La Inmaculada, la Iglesia y nosotros

Dra. Deyanira Flores
Marióloga
Fuente: elecocatolico.org

 

Veinticuatro años antes de la proclamación del Dogma de la Inmaculada Concepción, el 27 de noviembre de 1830, la Santísima Virgen se apareció a Santa Catalina Labouré (1876) y le mostró una Medalla que deseaba fuera acuñada, prometiendo muchas gracias a todos los que la llevaran con confianza. Alrededor de la imagen de la Virgen se leía: “Oh María, sin pecado concebida, rogad por nosotros que recurrimos a vos”.

La Virgen María fue concebida inmaculada para poder darle a la Iglesia su Esposo, su Cabeza, su Redentor, y para convertirse en la Madre del Cristo Total: Cabeza y miembros, y en la Mediadora de todas las gracias.

La Inmaculada le señala a la Iglesia su vocación primordial: la santidad. Debe ser la Esposa “sin mancha ni arruga” que Cristo quiere que sea y por lo cual derramó Su Sangre, para purificarla y que pudiera alcanzar esa belleza que Él anhelaba ver en ella (Ef.5,25-27).

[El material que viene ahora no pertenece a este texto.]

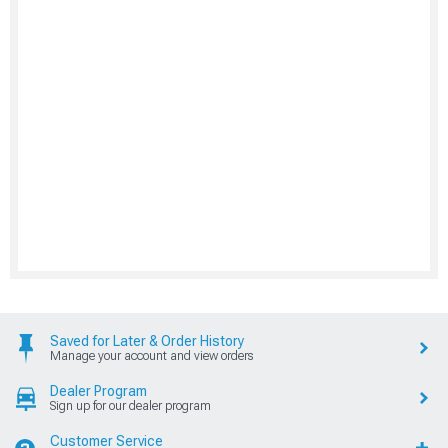
Saved for Later & Order History
Manage your account and view orders
Dealer Program
Sign up for our dealer program
Customer Service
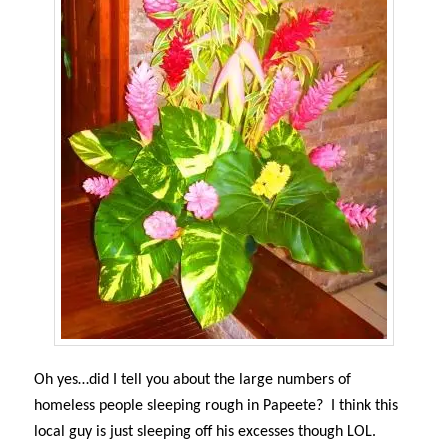
Oh yes…did I tell you about the large numbers of
homeless people sleeping rough in Papeete? I think this
local guy is just sleeping off his excesses though LOL.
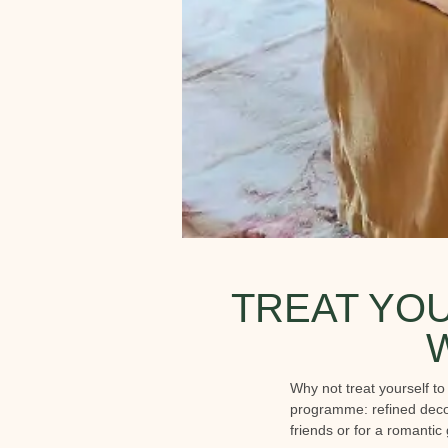
TREAT YOU
Why not treat yourself t
programme: refined decor
friends or for a romantic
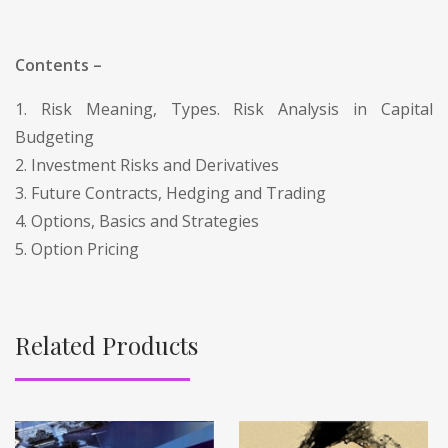
Contents –
1. Risk Meaning, Types. Risk Analysis in Capital
Budgeting
2. Investment Risks and Derivatives
3. Future Contracts, Hedging and Trading
4. Options, Basics and Strategies
5. Option Pricing
Related Products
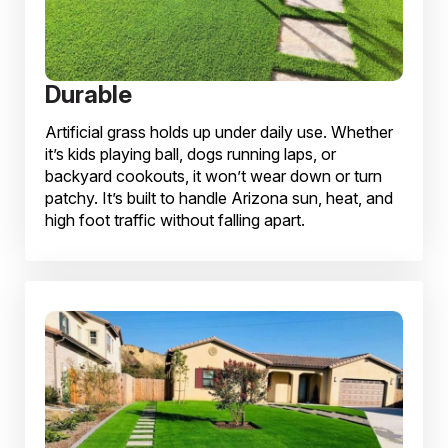
Durable
Artificial grass holds up under daily use. Whether
it’s kids playing ball, dogs running laps, or
backyard cookouts, it won’t wear down or turn
patchy. It’s built to handle Arizona sun, heat, and
high foot traffic without falling apart.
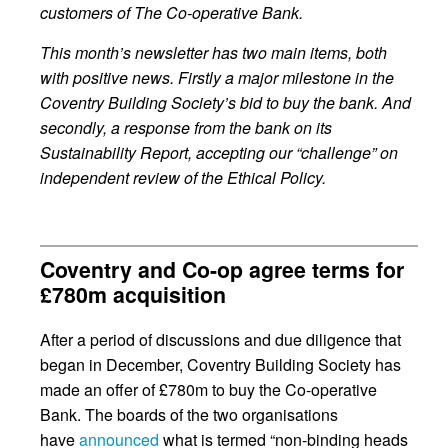
customers of The Co-operative Bank.
This month’s newsletter has two main items, both
with positive news. Firstly a major milestone in the
Coventry Building Society’s bid to buy the bank. And
secondly, a response from the bank on its
Sustainability Report, accepting our “challenge” on
independent review of the Ethical Policy.
Coventry and Co-op agree terms for
£780m acquisition
After a period of discussions and due diligence that
began in December, Coventry Building Society has
made an offer of £780m to buy the Co-operative
Bank. The boards of the two organisations
have
announced
what is termed “non-binding heads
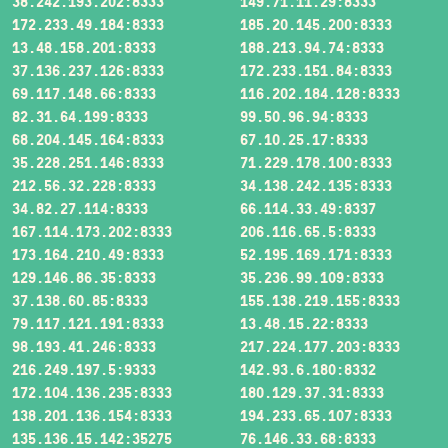
38.242.193.202:8333
149.71.11.29:8333
172.233.49.184:8333
185.20.145.200:8333
13.48.158.201:8333
188.213.94.74:8333
37.136.237.126:8333
172.233.151.84:8333
69.117.148.66:8333
116.202.184.128:8333
82.31.64.199:8333
99.50.96.94:8333
68.204.145.164:8333
67.10.25.17:8333
35.228.251.146:8333
71.229.178.100:8333
212.56.32.228:8333
34.138.242.135:8333
34.82.27.114:8333
66.114.33.49:8337
167.114.173.202:8333
206.116.65.5:8333
173.164.210.49:8333
52.195.169.171:8333
129.146.86.35:8333
35.236.99.109:8333
37.138.60.85:8333
155.138.219.155:8333
79.117.121.191:8333
13.48.15.22:8333
98.193.41.246:8333
217.224.177.203:8333
216.249.197.5:9333
142.93.6.180:8332
172.104.136.235:8333
180.129.37.31:8333
138.201.136.154:8333
194.233.65.107:8333
135.136.15.142:35275
76.146.33.68:8333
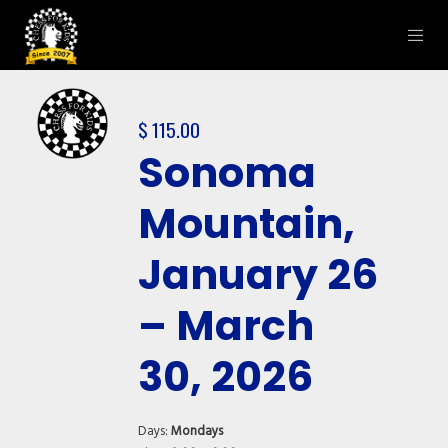
$
115.00
Sonoma
Mountain,
January 26
– March
30, 2026
Days:
Mondays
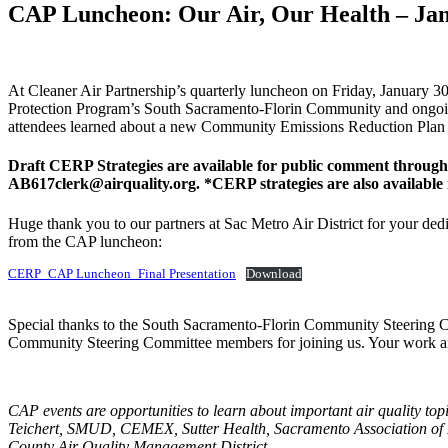
CAP Luncheon: Our Air, Our Health – Jan
At Cleaner Air Partnership’s quarterly luncheon on Friday, January 
Protection Program’s South Sacramento-Florin Community and ongoing 
attendees learned about a new Community Emissions Reduction Plan (
Draft CERP Strategies are available for public comment throug
AB617clerk@airquality.org
. *CERP strategies are also availab
Huge thank you to our partners at Sac Metro Air District for your ded
from the CAP luncheon:
CERP_CAP Luncheon_Final Presentation
Download
Special thanks to the South Sacramento-Florin Community Steering C
Community Steering Committee members for joining us. Your work and
CAP events are opportunities to learn about important air quality top
Teichert, SMUD, CEMEX, Sutter Health, Sacramento Association of 
County Air Quality Management District.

En María, “el fruto más espléndido de la redención y purísima imagen de lo que la Iglesia entera ansía y espera ser” (SC 103), la Iglesia contempla la perfección que ella debe alcanzar (LG 65).

María insta a la Iglesia a proclamar que la santidad, con la gracia de Dios y nuestro esfuerzo generoso, es posible. También la asiste en su misión de purificar constantemente a sus miembros por medio de los Sacramentos y la predicación de la Palabra para que crezcan cada día más en santidad.

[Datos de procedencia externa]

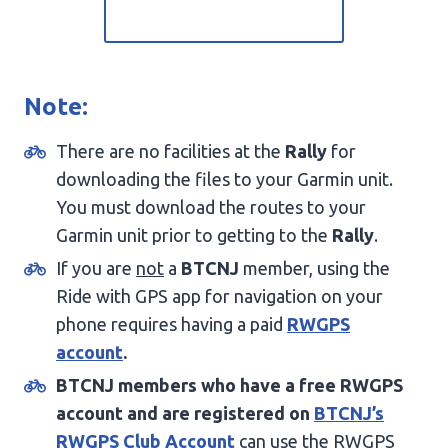
Note:
There are no facilities at the
Rally
for
downloading the files to your Garmin unit.
You must download the routes to your
Garmin unit prior to getting to the
Rally
.
If you are
not
a
BTCNJ
member, using the
Ride with GPS app for navigation on your
phone requires having a paid
RWGPS
account
.
BTCNJ members who have a free RWGPS
account and are registered on
BTCNJ’s
RWGPS Club Account
can use the RWGPS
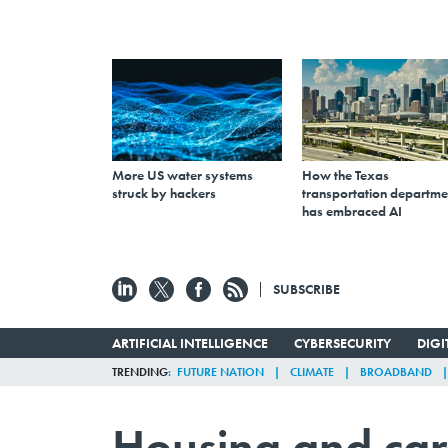
More US water systems
How the Texas
struck by hackers
transportation departme
has embraced AI
SUBSCRIBE
ARTIFICIAL INTELLIGENCE
CYBERSECURITY
DIG
TRENDING
FUTURE NATION
CLIMATE
BROADBAND
Housing and car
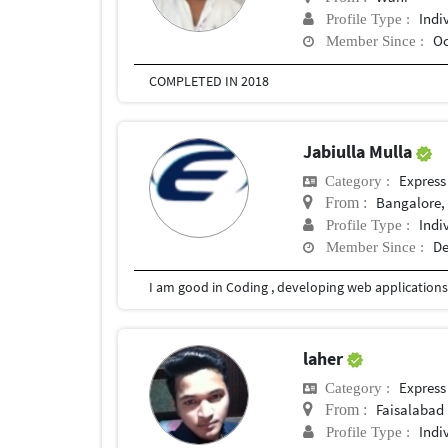
Indi
Profile Type :
Oc
Member Since :
COMPLETED IN 2018
Jabiulla Mulla
Express
Category :
Bangalore, 
From :
Indi
Profile Type :
De
Member Since :
laher
Express
Category :
Faisalabad
From :
Indi
Profile Type :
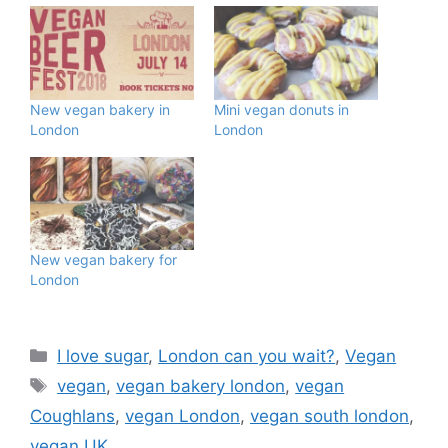
New vegan bakery in
Mini vegan donuts in
London
London
New vegan bakery for
London
Categories
I love sugar
,
London can you wait?
,
Vegan
Tags
vegan
,
vegan bakery london
,
vegan
Coughlans
,
vegan London
,
vegan south london
,
vegan UK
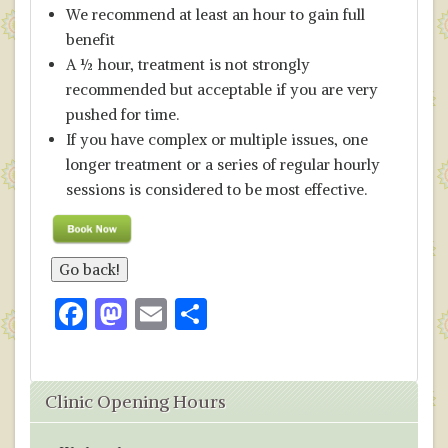
We recommend at least an hour to gain full
benefit
A ½ hour, treatment is not strongly
recommended but acceptable if you are very
pushed for time.
If you have complex or multiple issues, one
longer treatment or a series of regular hourly
sessions is considered to be most effective.
F
M
E
S
ac
as
m
h
e
to
ai
ar
Clinic Opening Hours
b
d
l
e
o
o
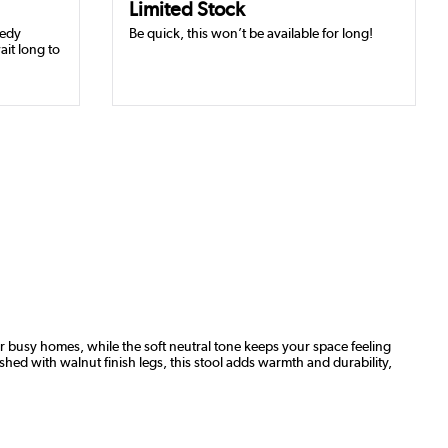
Limited Stock
eedy
Be quick, this won’t be available for long!
ait long to
or busy homes, while the soft neutral tone keeps your space feeling
shed with walnut finish legs, this stool adds warmth and durability,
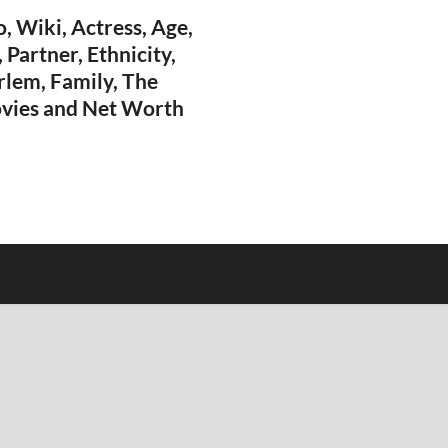
, Wiki, Actress, Age,
 Partner, Ethnicity,
arlem, Family, The
vies and Net Worth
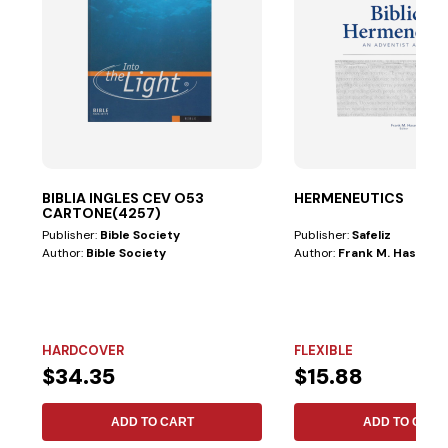
BIBLIA INGLES CEV O53
HERMENEUTICS
CARTONE(4257)
Publisher:
Bible Society
Publisher:
Safeliz
Author:
Bible Society
Author:
Frank M. Hasel
HARDCOVER
FLEXIBLE
$34.35
$15.88
ADD TO CART
ADD TO CART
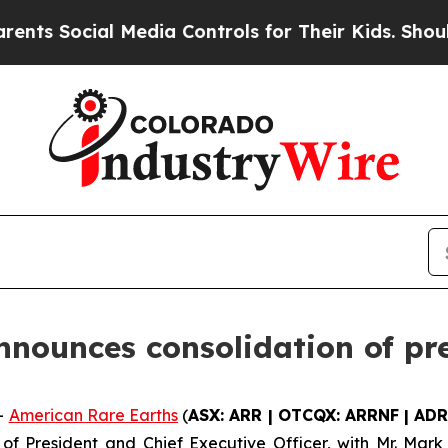
ocial Media Controls for Their Kids. Should the U
nounces consolidation of pr
-
American Rare Earths
(
ASX: ARR | OTCQX: ARRNF | ADR
 of President and Chief Executive Officer, with Mr. Mar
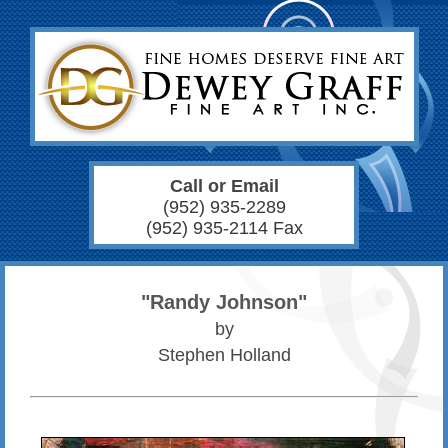
Call or Email
(952) 935-2289
(952) 935-2114 Fax
"Randy Johnson"
by
Stephen Holland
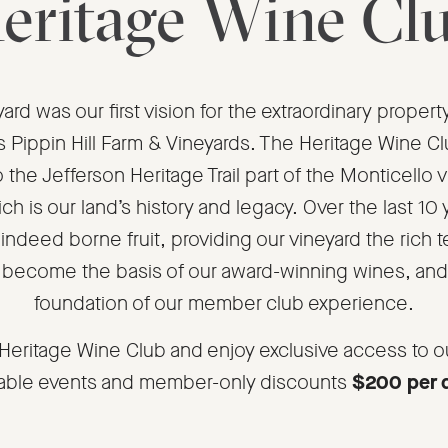
eritage Wine Cl
ard was our first vision for the extraordinary prope
 Pippin Hill Farm & Vineyards. The Heritage Wine C
o the Jefferson Heritage Trail part of the Monticello v
ch is our land’s history and legacy. Over the last 10 
indeed borne fruit, providing our vineyard the rich te
 become the basis of our award-winning wines, and
foundation of our member club experience.
 Heritage Wine Club and enjoy exclusive access to o
ble events and member-only discounts
$200 per 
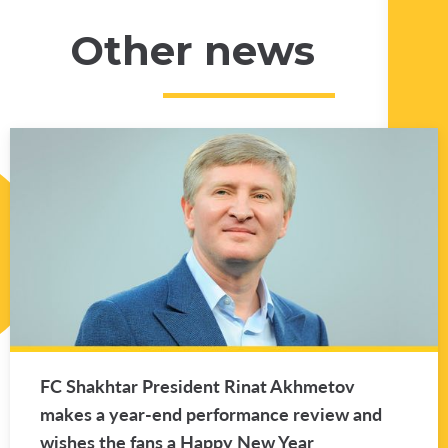
Other news
FC Shakhtar Pres­i­dent Rinat Akhme­tov
makes a year-end per­for­mance re­view and
wishes the fans a Happy New Year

La Inmaculada Concepción de María ofrece a cada uno de nosotros una enseñanza muy concreta: la santidad no es el privilegio de unos pocos, sino el deber de todo cristiano (Mt.5,48), cada uno según su estado de vida y los dones que Dios le haya dado. Ninguno de nosotros alcanzará el grado excelso de santidad de María, pero su ejemplo luminoso debe movernos a imitarla y luchar por ser mejores cada día.

La Iglesia enseña que la Virgen nunca cometió ningún pecado. Eso quiere decir que Ella siempre dijo sí a la Voluntad de Dios; que siempre amó a Dios “con todo su corazón, con toda su alma, con toda su mente y con todas sus fuerzas” (Mc.12,30) y al prójimo como a sí misma (Mc.12,31). Ella, la primera y más perfecta discípula de Cristo, practicó con suma perfección todas las virtudes que deben adornar a un cristiano, las cuales Ella contempló en su Hijo e imitó como nadie.

El pecado nos aleja de Dios, nos quita la gracia, nos llena de tristeza. La Inmaculada, en cambio, siempre estuvo unida a Dios, siempre fue la “llena de gracia” (Lc.1,28) y de gozo. El pecado obstaculiza el amor; cada pecado es un acto de desamor a Dios, al prójimo y a nosotros mismos. María, libre de este obstáculo (LG 56), cada minuto de su vida amó intensamente a Dios y al prójimo. El pecado nos hace esclavos. María, con su santidad, tuvo la libertad plena de los hijos de Dios.

Nadie ha sufrido tanto como la Inmaculada. Sin embargo, aun en medio de sus sufrimientos, María fue la criatura más feliz del mundo, porque tenía la paz verdadera, que se encuentra sólo en cumplir la Voluntad de Dios en todo, y el gozo verdadero, que consiste en sufrir por Cristo y con Cristo.

María alcanzó la realización máxima a la que puede aspirar un ser humano, que consiste en conformarse plenamente a Cristo, en llegar a ser un pequeño “Cristo”. ¡No dudemos en pedirle todas las gracias que necesitamos para que nosotros también alcancemos esa meta sublime!